Ein Zyniker würde sagen, Du wirfst ihr vor, authentisch zu sein. Bisschen viel Hass auf eine Republikanerin, oder meinst du nicht? Ich finde, da weiss man wenigstens was man hat - im Gegensatz zu Herrn Obama.
Für die Fehltritte ihrer Tochter kann man die Dame ja wohl nicht verantwortlich machen. Denn sonst wird man ja geradezu zum prüden Ami, was gar nicht sein darf.
Ein Zyniker würde sagen, Du wirfst ihr vor, authentisch zu sein.
ICH WERFE IHR BEZÜGLICH IHRER FAMILIE REIN GAR NICHTS VOR UND HASSE FRAU PALIN AUCH NICHT!!!
Wenn ihr den ganzen Artikel lest, würdet ihr merken, dass mich vor allem der politische Teil interessiert hat (sozusagen als Vergleich zu meinen politischen Erfahrungen auf Gemeindeebene). Aber wahrscheinlich seid ihr gar nicht so weit gekommen ...
Für die Fehltritte ihrer Tochter kann man die Dame ja wohl nicht verantwortlich machen.
Grundsätzlich bin ich mit dir einverstanden - im Gegensatz zu den Medien möchte ich nicht auf der Familiengeschichte der Palins herumreiten, sondern auf ihrem politischen Wirken (wenn du den ganzen Artikel liest, werden diesbezüglich klare Aussagen gemacht).
Dennoch: Es mutet schon komisch an, wenn ausgerechnet Kinder von erzkonservativen Republikanern (Motto: Kein Sex vor der Ehe!) im zarten Jugendalter geschwängert werden. Vergleichbar wie ein strammer SVPler plötzlich eine Russin oder Thailänderin heiraten würde.

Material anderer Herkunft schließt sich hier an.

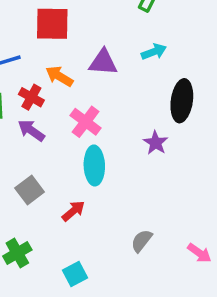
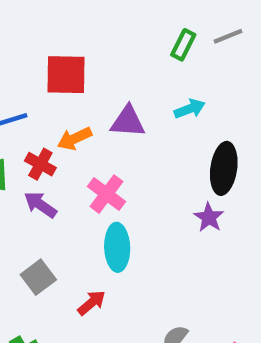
orange arrow: (59, 76) -> (75, 139), turned -56
purple star: (156, 143) -> (209, 217), moved

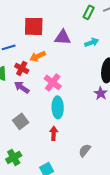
purple triangle: (128, 122) -> (63, 37), moved
red arrow: (92, 303) -> (54, 133), moved, turned -48

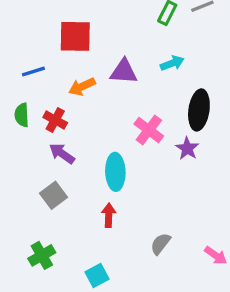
purple triangle: (63, 37) -> (124, 72), moved
red cross: (22, 68) -> (55, 120), moved
pink cross: (53, 82) -> (149, 130), moved
purple arrow: (22, 87) -> (62, 153), moved

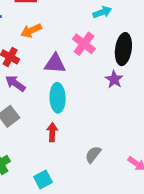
purple triangle: (124, 72) -> (55, 64), moved
pink cross: (149, 130) -> (84, 44), moved

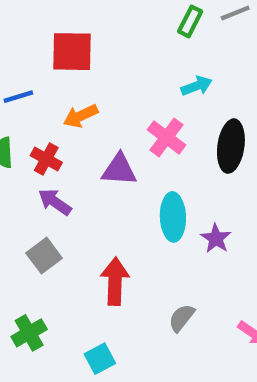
purple star: (114, 79) -> (216, 238), moved
cyan ellipse: (58, 98) -> (173, 217), moved
red arrow: (52, 132) -> (115, 281), size x1.5

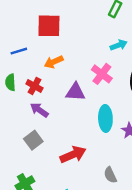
red arrow: (115, 281) -> (73, 155), turned 65
gray semicircle: (182, 318) -> (110, 175), turned -63

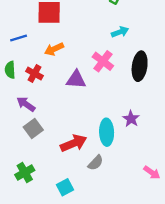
purple arrow: (39, 110) -> (26, 104), moved
cyan ellipse: (105, 118) -> (107, 132), moved
gray semicircle: (110, 175) -> (96, 163), moved, turned -112

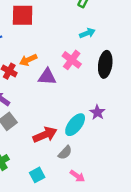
orange arrow: (54, 49) -> (28, 60), moved
cyan ellipse: (107, 132) -> (75, 125), turned 40
pink arrow: (152, 173) -> (77, 176), moved

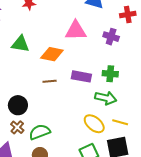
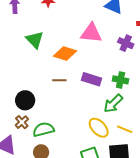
green triangle: (20, 44) -> (35, 40), turned 30
green arrow: (106, 98) -> (113, 104), turned 115

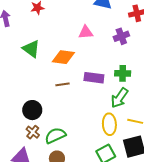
pink triangle: (91, 33) -> (86, 32), size x0.7
purple cross: (126, 43) -> (121, 36), turned -35
yellow ellipse: (99, 128) -> (109, 124), turned 50

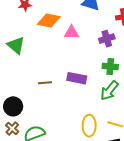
orange diamond: (63, 57) -> (49, 21), moved
green cross: (123, 73) -> (110, 66), moved
green arrow: (119, 98) -> (109, 91), moved

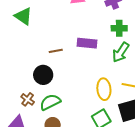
black circle: (13, 106) -> (43, 75), moved

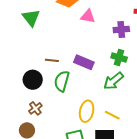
brown cross: (28, 99) -> (35, 108), moved
green semicircle: (50, 102) -> (62, 81), moved, turned -65

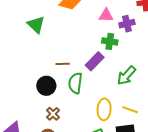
pink triangle: (88, 16) -> (106, 15), moved
green cross: (119, 58) -> (110, 41), moved
purple rectangle: (84, 62) -> (95, 61), turned -60

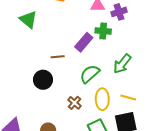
purple rectangle: (95, 61) -> (84, 42), moved
green semicircle: (75, 83) -> (90, 74), moved, turned 45
brown cross: (53, 114) -> (74, 103), moved

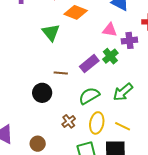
green triangle: (28, 20) -> (51, 32), moved
green cross: (103, 31) -> (110, 56), turned 35

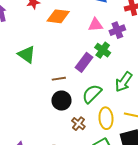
green triangle: (51, 32) -> (27, 54), moved
black circle: (42, 93) -> (61, 101), moved

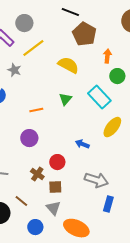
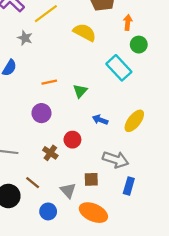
green triangle: (65, 99) -> (80, 91), moved
yellow ellipse: (112, 127) -> (134, 121), moved
brown square: (55, 187) -> (91, 179), moved

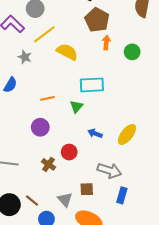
orange arrow: (128, 22) -> (106, 43), moved
yellow semicircle: (85, 32) -> (67, 52), moved
green circle: (139, 45) -> (132, 52), moved
cyan rectangle: (119, 68) -> (92, 85), moved, turned -50
brown line: (33, 183) -> (32, 201), moved

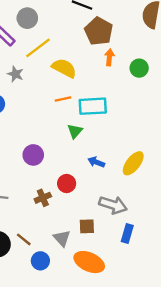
orange line: (47, 98) -> (63, 99), moved
brown cross: (49, 164) -> (43, 198), turned 32

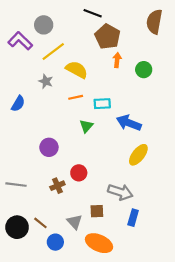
gray star: (15, 74) -> (46, 81), moved
cyan rectangle: (93, 106) -> (102, 104), size x0.7
blue arrow: (96, 162) -> (129, 123), moved, size x1.6

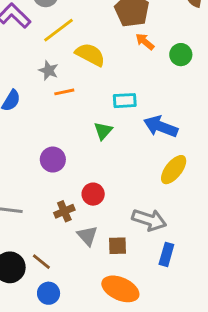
orange arrow: (117, 60) -> (145, 42), turned -56
orange line: (76, 97) -> (64, 92), moved
gray triangle: (75, 222) -> (87, 236), moved
blue circle: (55, 242) -> (49, 293), moved

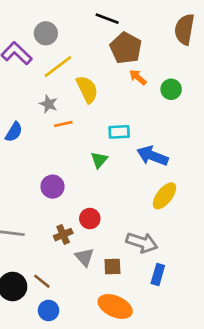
yellow semicircle: (90, 55) -> (87, 89), turned 36

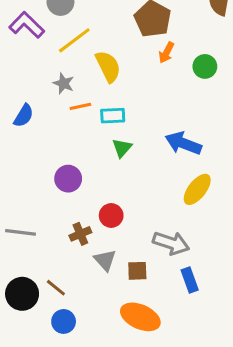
orange arrow: (138, 77) -> (166, 53), turned -102
cyan rectangle: (119, 132) -> (113, 116), moved
blue rectangle: (158, 274) -> (190, 280), turned -36

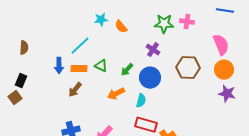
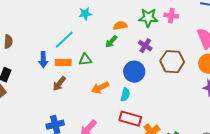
orange semicircle: (121, 27) -> (120, 26), moved, turned 120
purple cross: (153, 50) -> (145, 46), moved
green triangle: (101, 66) -> (85, 60), turned -32
green arrow: (127, 70) -> (111, 42), moved

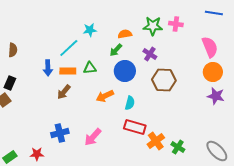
cyan star: (85, 14) -> (90, 30), moved
brown hexagon: (172, 62) -> (164, 80), moved
blue circle: (134, 72) -> (125, 71), moved

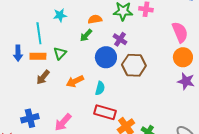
cyan line: (69, 48) -> (39, 33), turned -55
green triangle: (90, 68) -> (60, 53), turned -40
blue circle: (125, 71) -> (106, 57), moved
brown arrow: (64, 92) -> (43, 77), moved

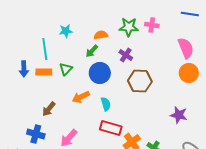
blue circle: (106, 57) -> (100, 73), moved
brown arrow: (43, 77) -> (49, 109), moved
purple star: (186, 81) -> (179, 115), moved
cyan semicircle: (100, 88) -> (106, 104), turned -32
blue cross: (30, 118) -> (36, 134), turned 30

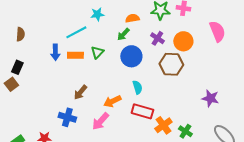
cyan line: (45, 49) -> (76, 32), turned 70
orange circle: (189, 73) -> (183, 41), moved
orange arrow: (81, 97) -> (112, 101), moved

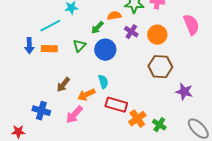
orange semicircle: (132, 18) -> (114, 16), moved
green triangle: (97, 52) -> (79, 46), moved
brown hexagon: (171, 64) -> (160, 67), moved
cyan semicircle: (137, 87) -> (103, 82), moved
brown arrow: (80, 92) -> (63, 85), moved

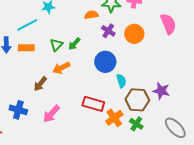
green arrow: (97, 28) -> (74, 44), moved
blue circle: (105, 50) -> (105, 62), moved
brown hexagon: (160, 67) -> (137, 100), moved
cyan semicircle: (103, 82) -> (121, 81), moved
orange arrow: (86, 95) -> (61, 68), moved

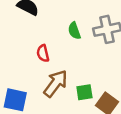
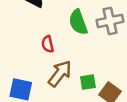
green semicircle: (74, 31) -> (78, 22), size x1.5

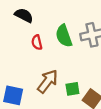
red semicircle: (48, 44) -> (37, 42), moved

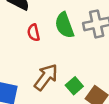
green square: (72, 89) -> (74, 86), turned -32

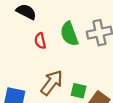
green square: (74, 86) -> (79, 91), turned -35

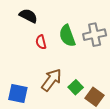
green square: (79, 91) -> (76, 87), turned 32

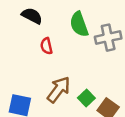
green semicircle: (67, 36) -> (79, 24), moved

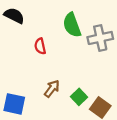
black semicircle: (32, 16) -> (14, 16), moved
brown arrow: (59, 90) -> (52, 89), size x0.7

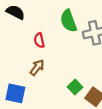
brown arrow: (52, 89) -> (37, 67), moved

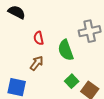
green semicircle: (69, 21) -> (66, 50), moved

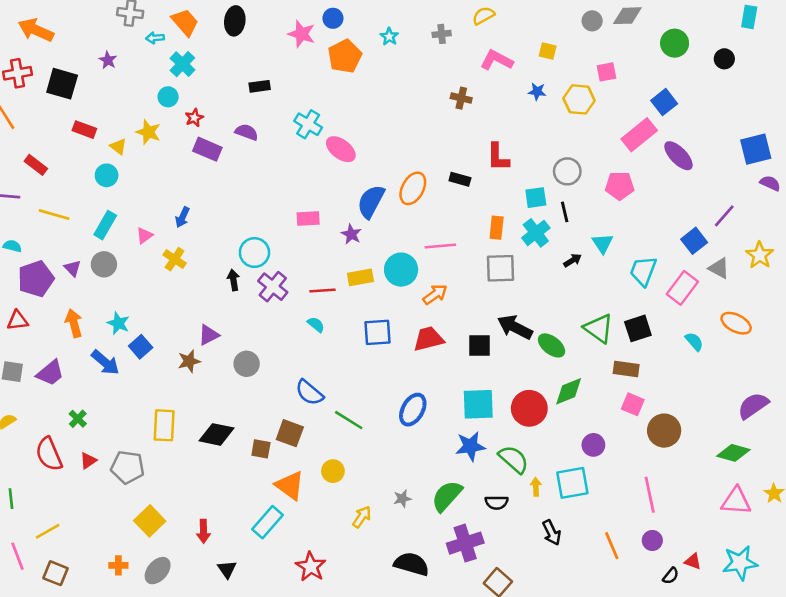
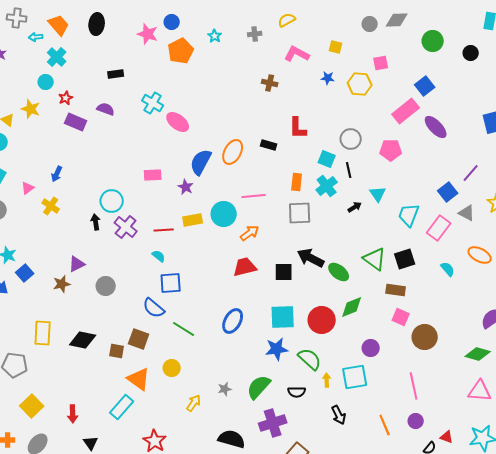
cyan square: (536, 198) -> (327, 159), turned 30
blue square: (377, 332) -> (171, 283), moved

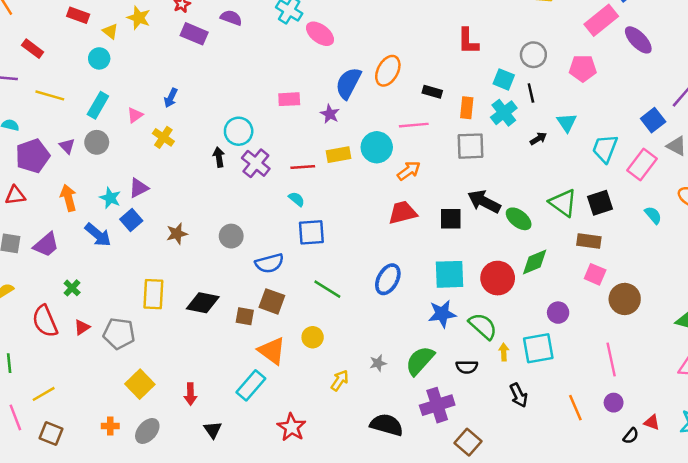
black rectangle: (269, 145) -> (432, 92), moved
purple triangle: (77, 264) -> (139, 188), moved
blue semicircle: (154, 308) -> (269, 263), moved, turned -55

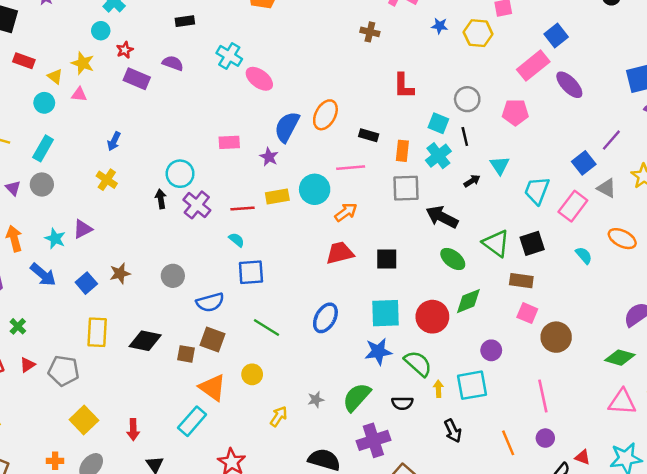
pink triangle: (135, 115) -> (79, 94), moved, turned 42
black arrow: (484, 202) -> (442, 217), moved
blue square: (131, 220) -> (86, 283), moved

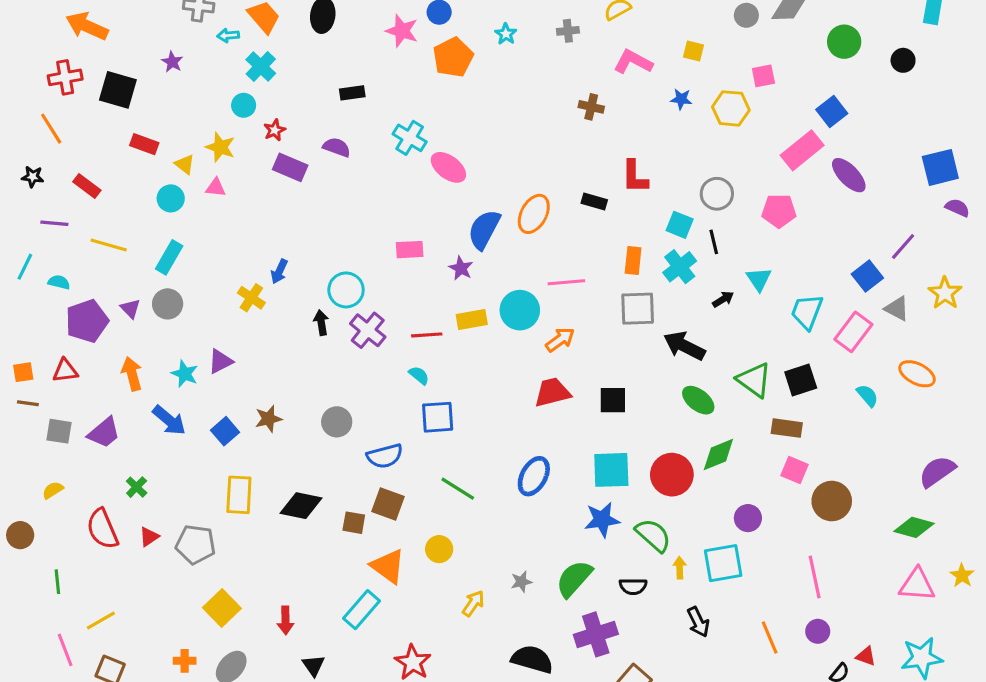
black rectangle: (369, 135) -> (594, 202), moved
blue arrow: (114, 141) -> (279, 271), moved

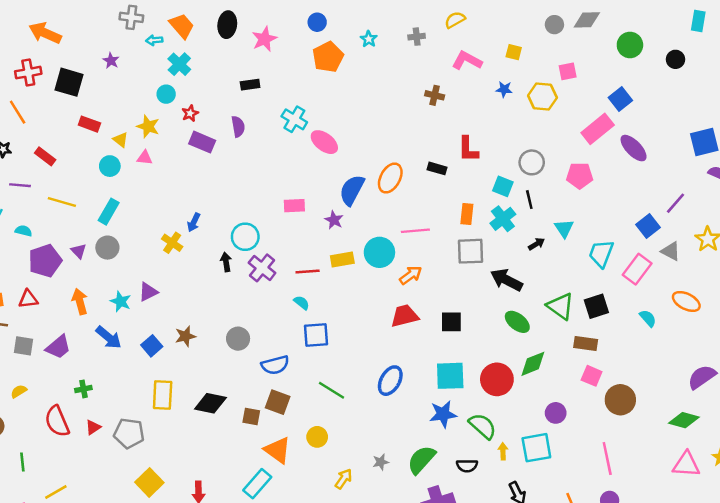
pink star: (402, 31) -> (264, 39), moved, turned 30
purple semicircle: (337, 147) -> (238, 126), turned 60
green cross: (137, 487) -> (83, 389), turned 35

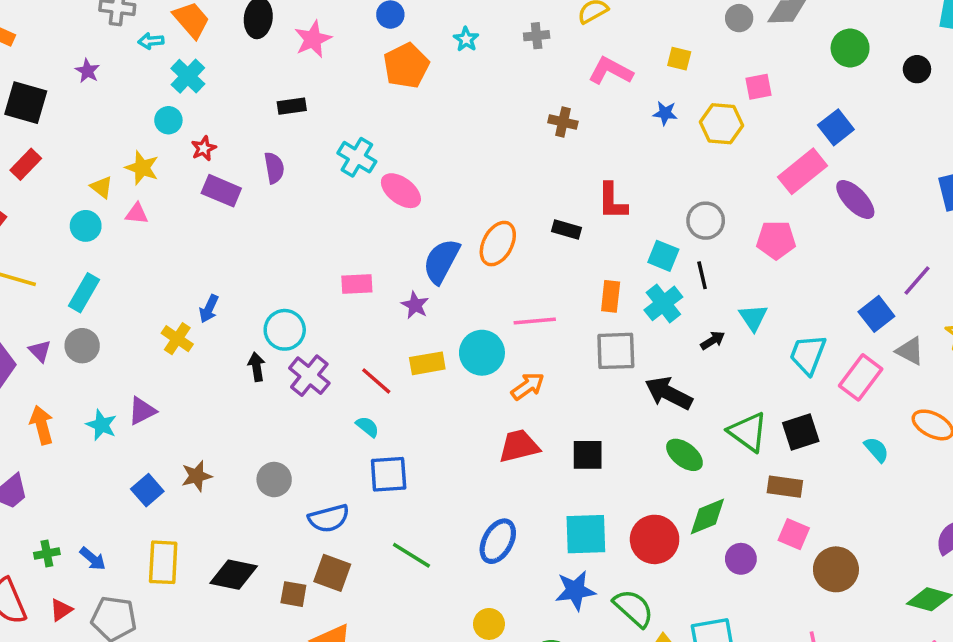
red rectangle: (89, 124) -> (26, 164), moved, turned -66
red line: (308, 272) -> (376, 381), turned 45
blue arrow: (109, 337) -> (93, 559), moved, size x0.7
purple circle: (556, 413) -> (741, 559), moved
yellow circle: (317, 437) -> (489, 624), moved

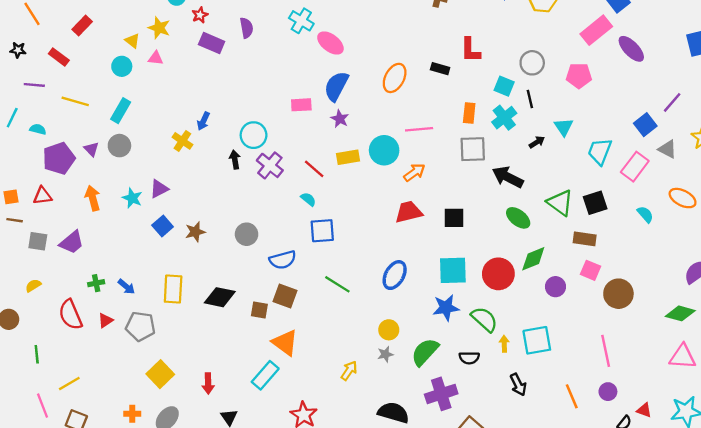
blue semicircle: (441, 261) -> (336, 86), moved
blue square: (147, 490) -> (163, 226), moved

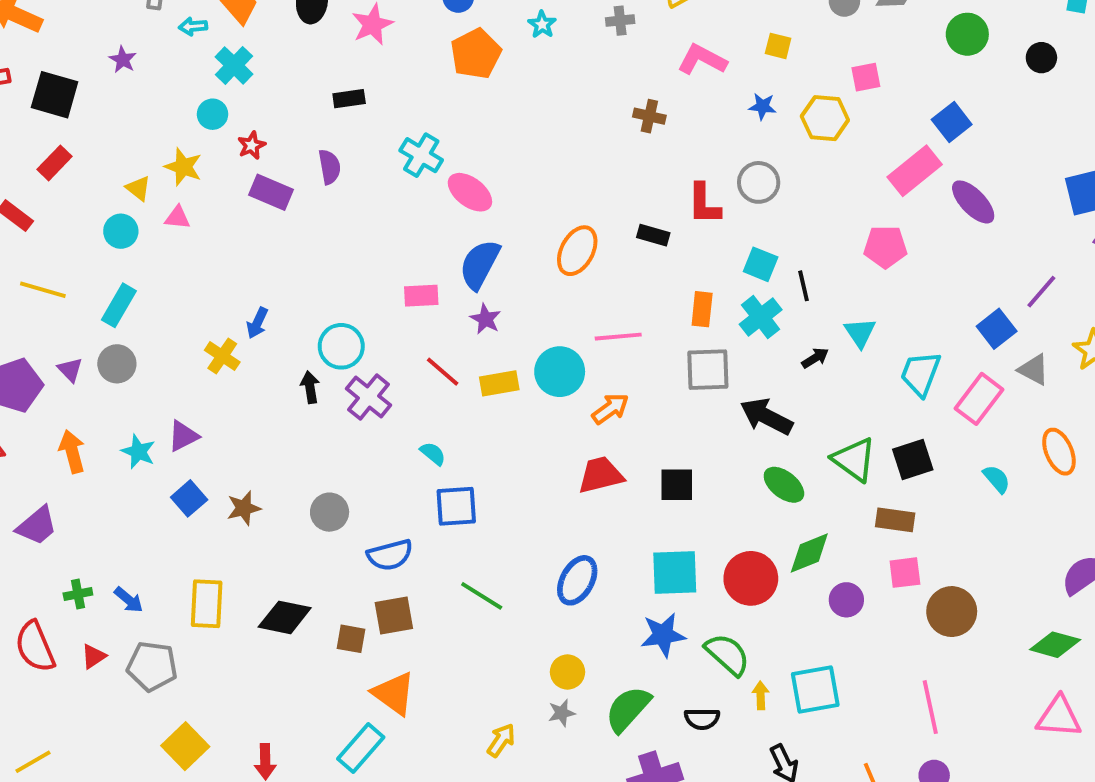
gray circle: (532, 63) -> (759, 182), moved
red line: (314, 169) -> (443, 372), moved
orange ellipse: (683, 198) -> (1059, 452), turned 40
pink square: (590, 270) -> (905, 573), turned -30
brown square: (285, 296) -> (394, 615), turned -30

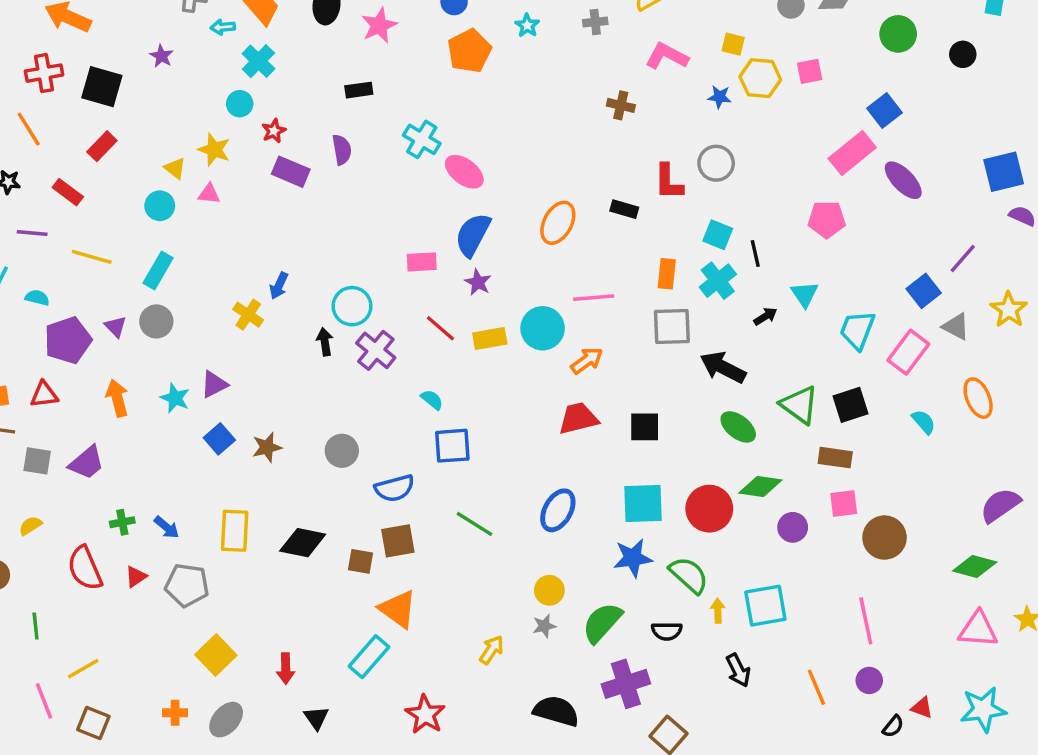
yellow hexagon: (825, 118) -> (760, 78), moved
green diamond: (809, 553) -> (760, 486), turned 30

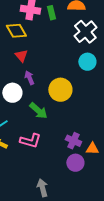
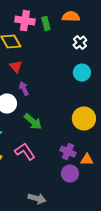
white cross: (85, 32) -> (80, 43), size x0.6
yellow circle: (60, 90) -> (84, 119), moved
pink L-shape: (30, 141) -> (25, 152), turned -140
gray arrow: (42, 188) -> (37, 199), turned 120

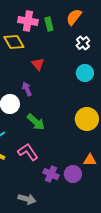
orange semicircle: (71, 17) -> (74, 17), turned -54
red triangle: (16, 67) -> (38, 64), moved
purple cross: (68, 152) -> (51, 174), moved
gray arrow: (37, 199) -> (27, 199), moved

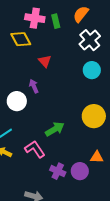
white cross: (83, 43) -> (90, 40), size x1.5
green arrow: (36, 122) -> (55, 129), moved, turned -72

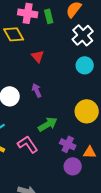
purple arrow: (34, 86) -> (37, 90), moved
purple cross: (58, 171) -> (68, 144), moved

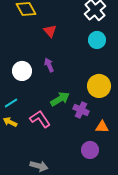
purple cross: (68, 144) -> (81, 110), moved
purple circle: (73, 166) -> (90, 150), moved

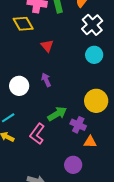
pink L-shape: (40, 119) -> (37, 134), turned -110
orange triangle: (102, 127) -> (90, 142), moved
purple circle: (90, 150) -> (73, 165), moved

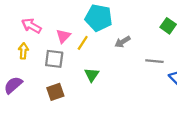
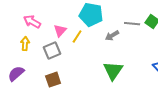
gray square: (54, 59) -> (52, 51), turned -30
gray line: (154, 61) -> (132, 24), moved
green triangle: (92, 75) -> (113, 71), moved, size x1.5

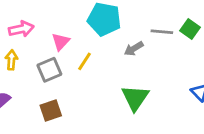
pink arrow: (32, 22) -> (21, 29), turned 138
yellow line: (77, 37) -> (85, 61), moved

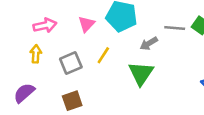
pink triangle: (61, 42) -> (86, 24), moved
green triangle: (135, 98) -> (141, 73), moved

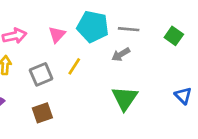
gray line: (175, 28) -> (129, 29), moved
green triangle: (141, 73) -> (125, 98), moved

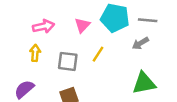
gray square: (41, 74) -> (68, 61), turned 30
green triangle: (125, 98) -> (144, 83), turned 45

Aber wie gesagt, ich mache in meinen Artikel Frau Palin nirgends für die Eskapaden der Tochter verantwortlich; ja ich erwähne Bristol mit keinem Wort.
Gegenfrage: Findest du Palin als Vizepräsidentschaftskandidatin denn Klasse?
Ich werfe Dir doch gar nichts vor. Es ist sogar gut ersichtlich, dass dich die Politik interessiert, nicht die "Skandale". Allerdings interessiert meine Wenigkeit dann eher, was sie als Governor gemacht hat, nicht als Bürgermeisterin von Wasilla. Sie hat einen Filz ausgemistet, ist der Korrpution Herr (?) geworden, etc.
Zu deiner Gegenfrage. Nein! Das finde ich nicht! Ich gehe sogar soweit zu sagen, dass Sarah Palin der erste grosse von vielen Nägeln im Sarg der Kandidatur von John McCain sein könnte. Obama hat sich mit Biden Erfahrung und Aussenpolitik gekauft; McCain hat versucht, sich die christliche Rechte zu kaufen und Obama die historischen Auswirkungen seines Campaign auf Grund seiner Rasse zu stehlen. Dies mit einer Frau aus einem unbedeutenden Staat. Eine, mit dem "Babe" Ruf und einer allzu normalen Familie. Weibliche ein-Thema-Wähler - enttäuscht von den Democratic Primaries - werden kaum für McCain stimmen, nur um irgendeine Frau welche keine ihrer Werte vertritt ins Weisse Haus zu bekommen. Und ich will ja gar nicht anfangen, über „Opposition Research“ (or lack thereof) zu sprechen. Sowas wie die Geschichte mit dem Baby hätte man in meinem Team anders bewertet, zumal es ja gerade die Evangelikalen sind, die auf solches harsch reagieren.
Sagen wir es so: die Zielformulierung von McCain mag Sinn gemacht haben. Der Weg dorthin aber ist bisher gepflastert mit Fehltritten.